Newly presented data concerned patients in group C (followed for a median of 12.1 months and up to 24.8 months) and particularly the 18 patients followed for at least six months.

Results showed that all group C patients became free from regular blood transfusions. They remained off transfusions at three months post-treatment.

No serious VOCs or acute chest syndrome were reported among participants with at least six months of data. Notably, LentiGlobin led to a 99.5% mean reduction in the annual rate of such events among 14 patients with a median of eight events in the two years’ prior treatment.

Also, median levels of HbAT87Q were maintained, contributing to at least 40% of total hemoglobin (up to 60% of defective hemoglobin). At the last visit, levels of HbAT87Q ranged from 2.7–9.4 g/dL and levels of total hemoglobin from 9.6–16.2 g/dL.

Exploratory analyses in nine patients indicated that more than 70% of red blood cells contained the anti-sickling HbAT87Q, rising to more than 85% at 18 months post-treatment.

LentiGlobin also lowered the levels of different markers of red blood cells’ destruction, including reticulocyteslactate dehydrogenase (LDH), and bilirubin. In five patients with two years of data, these levels approached the upper limit of the normal range.

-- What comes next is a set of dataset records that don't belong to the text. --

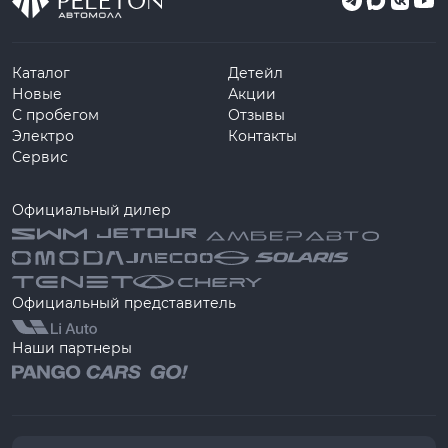
Каталог
Детейл
Новые
Акции
С пробегом
Отзывы
Электро
Контакты
Сервис
Официальный дилер
Официальный представитель
Наши партнеры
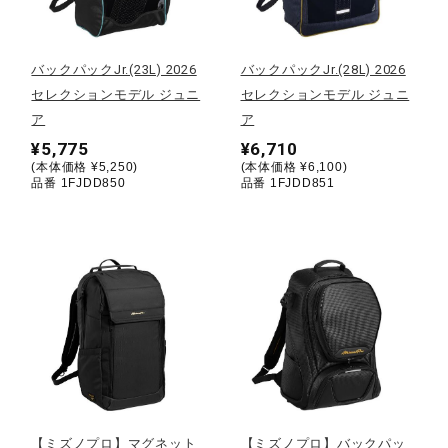
野球
バックパックJr.(23L) 2026
バックパックJr.(28L) 2026
セレクションモデル ジュニ
セレクションモデル ジュニ
ア
ア
ゴルフ
¥5,775
¥6,710
(本体価格 ¥5,250)
(本体価格 ¥6,100)
品番 1FJDD850
品番 1FJDD851
スイム
バレーボール
テニス／ソフトテニス
バドミントン
【ミズノプロ】マグネット
【ミズノプロ】バックパッ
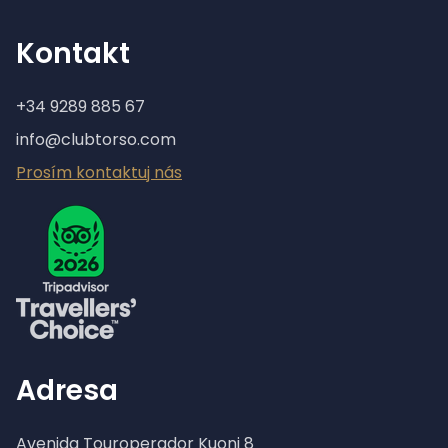
Kontakt
+34 9289 885 67
info@clubtorso.com
Prosím kontaktuj nás
Adresa
Avenida Touroperador Kuoni 8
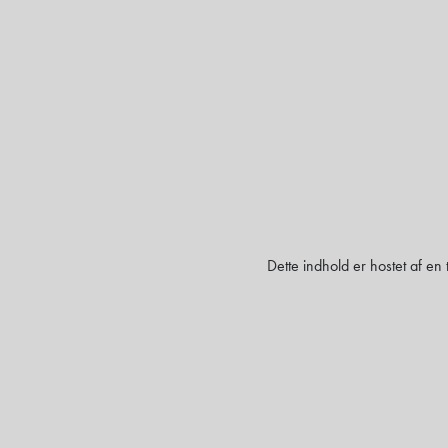
Dette indhold er hostet af en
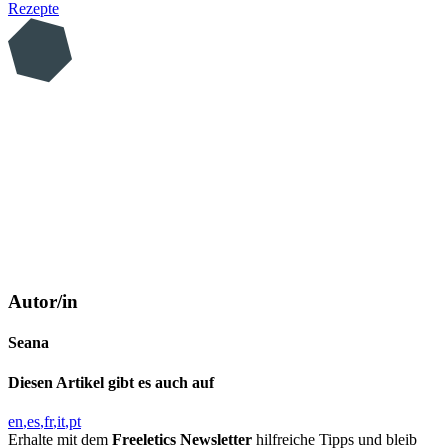
Rezepte
Autor/in
Seana
Diesen Artikel gibt es auch auf
en
es
fr
it
pt
Erhalte mit dem
Freeletics Newsletter
hilfreiche Tipps und bleib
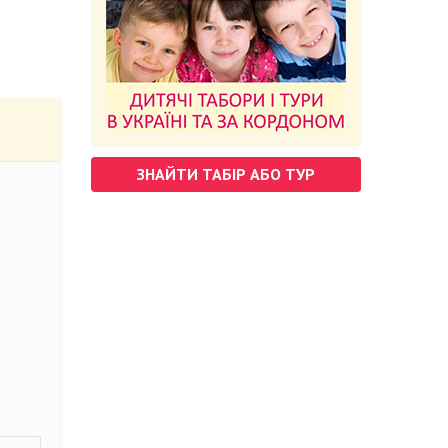
ЗНАЙТИ ТАБІР АБО ТУР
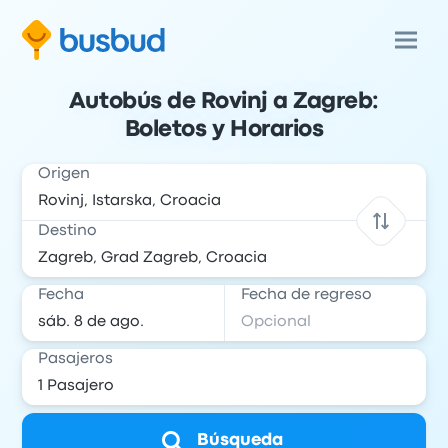
Autobús de Rovinj a Zagreb:
Boletos y Horarios
Origen
Destino
Fecha
Fecha de regreso
Pasajeros
Búsqueda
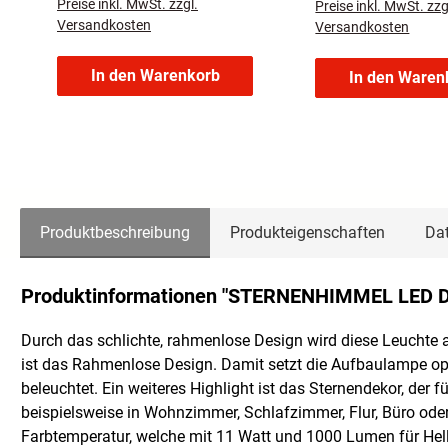
Preise inkl. MwSt. zzgl.
Preise inkl. MwSt. zzg
Versandkosten
Versandkosten
In den Warenkorb
In den Waren
Produktbeschreibung
Produkteigenschaften
Dat
Produktinformationen "STERNENHIMMEL LED Dec
Durch das schlichte, rahmenlose Design wird diese Leuchte a
ist das Rahmenlose Design. Damit setzt die Aufbaulampe op
beleuchtet. Ein weiteres Highlight ist das Sternendekor, der
beispielsweise in Wohnzimmer, Schlafzimmer, Flur, Büro ode
Farbtemperatur, welche mit 11 Watt und 1000 Lumen für Hellig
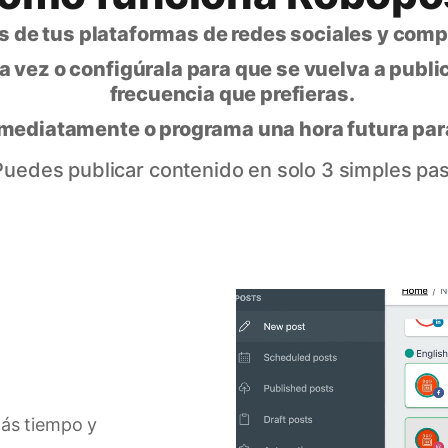
ás de tus plataformas de redes sociales y comp
na vez o configúrala para que se vuelva a publ
frecuencia que prefieras.
nmediatamente o programa una hora futura para
Puedes publicar contenido en solo 3 simples pa
más tiempo y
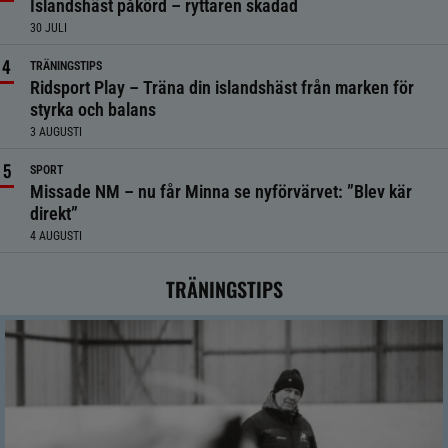
Islandshäst påkörd – ryttaren skadad
30 JULI
TRÄNINGSTIPS
Ridsport Play – Träna din islandshäst från marken för
styrka och balans
3 AUGUSTI
SPORT
Missade NM – nu får Minna se nyförvärvet: ”Blev kär
direkt”
4 AUGUSTI
TRÄNINGSTIPS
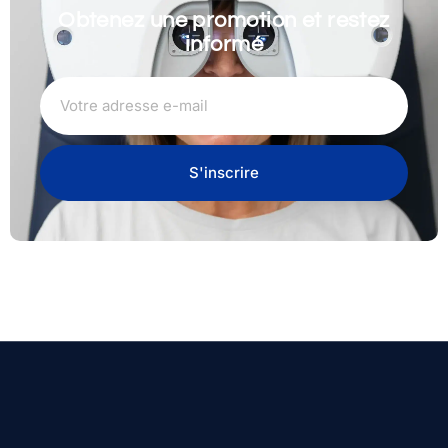
Obtenez une promotion et restez
informé
S'inscrire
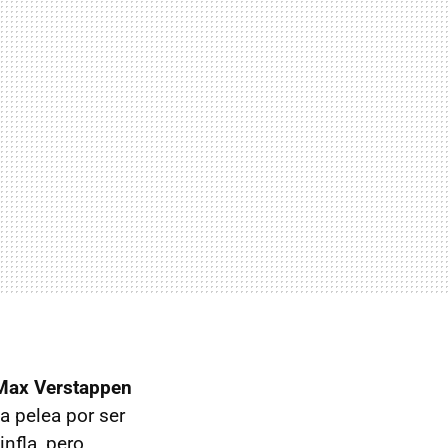
 Max Verstappen
la pelea por ser
nfla, pero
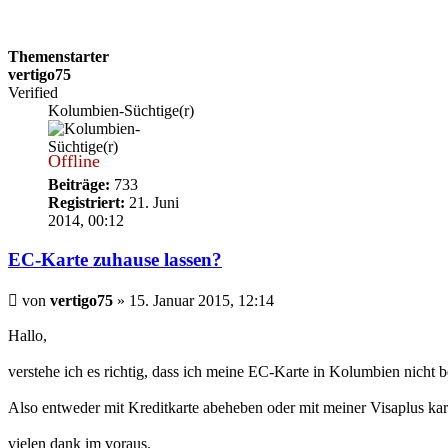
Themenstarter
vertigo75
Verified
Kolumbien-Süchtige(r)
Offline
Beiträge:
733
Registriert:
21. Juni
2014, 00:12
EC-Karte zuhause lassen?
Beitrag
von
vertigo75
»
15. Januar 2015, 12:14
Hallo,
verstehe ich es richtig, dass ich meine EC-Karte in Kolumbien nicht
Also entweder mit Kreditkarte abeheben oder mit meiner Visaplus kar
vielen dank im voraus.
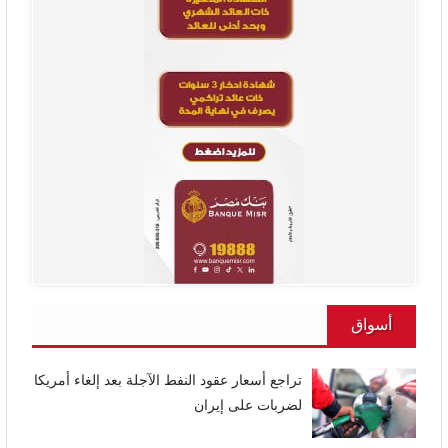
أسواق
تراجع أسعار عقود النفط الآجلة بعد إلغاء أمريكا
لضربات على إيران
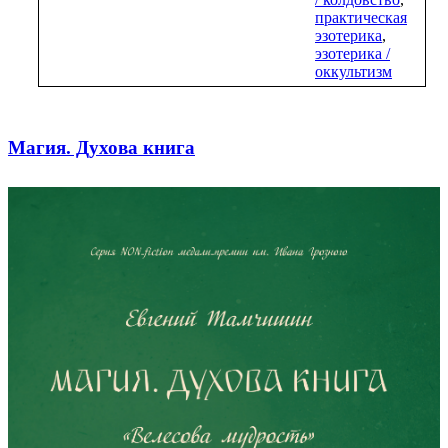
практическая
эзотерика
,
эзотерика /
оккультизм
Магия. Духова книга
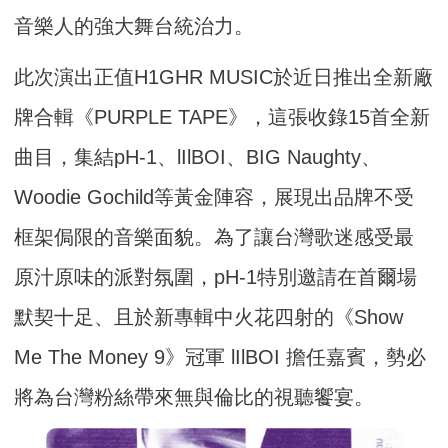
音樂人的強大舞台統治力。
此次演出正值H1GHR MUSIC於近日推出全新廠
牌合輯《PURPLE TAPE》，這張收錄15首全新
曲目，集結pH-1、lIlBOI、BIG Naughty、
Woodie Gochild等黃金陣容，展現出品牌不受
框架侷限的音樂面貌。為了讓台灣歌迷感受最
原汁原味的派對氛圍，pH-1特別邀請在首爾場
默契十足、且於新專輯中火花四射的《Show
Me The Money 9》冠軍 lIlBOI 擔任嘉賓，勢必
將為台灣粉絲帶來無與倫比的視聽饗宴。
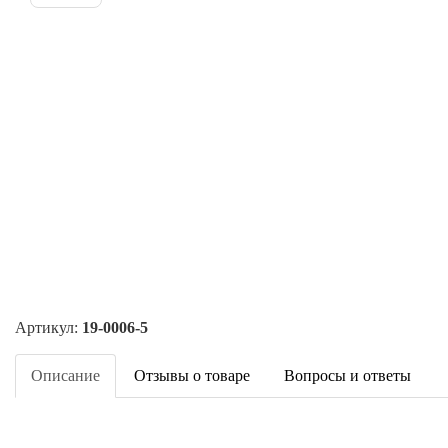
Артикул:
19-0006-5
Описание
Отзывы о товаре
Вопросы и ответы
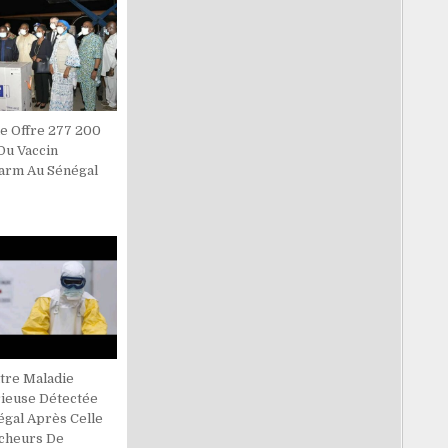
ne Offre 277 200
Du Vaccin
arm Au Sénégal
tre Maladie
ieuse Détectée
égal Après Celle
cheurs De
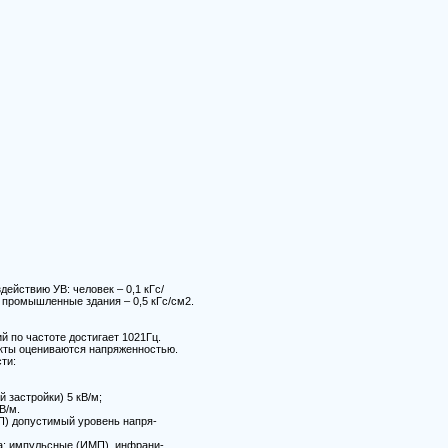
ействию УВ: человек – 0,1 кГс/
; промышленные здания – 0,5 кГс/см2.
 по частоте достигает 1021Гц.
екты оцениваются напряженностью.
ти:
 застройки) 5 кВ/м;
В/м.
П) допустимый уровень напря-
: импульсные (ИМП), инфрани-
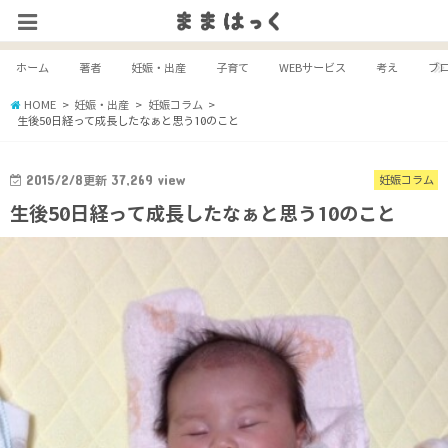
ホーム
著者
妊娠・出産
子育て
WEBサービス
考え
ブ
HOME
妊娠・出産
妊娠コラム
生後50日経って成長したなぁと思う10のこと
2015/2/8
更新
37,269
view
妊娠コラム
生後50日経って成長したなぁと思う10のこと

The therapy’s safety profile was consistent with previous reports, with no treatment-related serious adverse events (side effects). One patient with a complete resolution of VOCs died during the trial; this was considered unrelated to treatment, but rather caused by underlying cardiovascular disease that was exacerbated by SCD and asthma.

“These results illustrate the type of outcomes we believe are needed to provide truly meaningful improvements for people living with sickle cell disease,” Davidson said. “We look forward to working with the entire SCD community to bring forward a disease modifying option for patients.”

LentiGlobin received orphan drug designation from both the FDA and the European Commission, as well as the FDA’s regenerative medicine advanced therapy and rare pediatric disease designations for the treatment of SCD.

Bluebird also is conducting a global, long-term safety and effectiveness follow-up study, called LTF-303 (NCT02633943), for participants in LentiGlobin clinical studies in SCD and beta-thalassemia. More information is available here.